INPUT DATA START

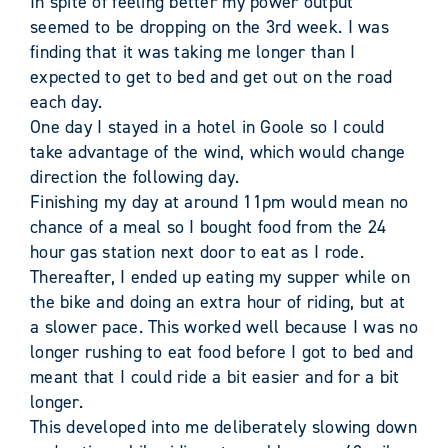
In spite of feeling better my power output
seemed to be dropping on the 3rd week. I was
finding that it was taking me longer than I
expected to get to bed and get out on the road
each day.
One day I stayed in a hotel in Goole so I could
take advantage of the wind, which would change
direction the following day.
Finishing my day at around 11pm would mean no
chance of a meal so I bought food from the 24
hour gas station next door to eat as I rode.
Thereafter, I ended up eating my supper while on
the bike and doing an extra hour of riding, but at
a slower pace. This worked well because I was no
longer rushing to eat food before I got to bed and
meant that I could ride a bit easier and for a bit
longer.
This developed into me deliberately slowing down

INPUT DATA END

» **INSTRUCTIONS FOR THE TASK**: From the entries above, write out every line without a single change, skipping the images.

» **SOLVED PROBLEM**:
In spite of feeling better my power output
seemed to be dropping on the 3rd week. I was
finding that it was taking me longer than I
expected to get to bed and get out on the road
each day.
One day I stayed in a hotel in Goole so I could
take advantage of the wind, which would change
direction the following day.
Finishing my day at around 11pm would mean no
chance of a meal so I bought food from the 24
hour gas station next door to eat as I rode.
Thereafter, I ended up eating my supper while on
the bike and doing an extra hour of riding, but at
a slower pace. This worked well because I was no
longer rushing to eat food before I got to bed and
meant that I could ride a bit easier and for a bit
longer.
This developed into me deliberately slowing down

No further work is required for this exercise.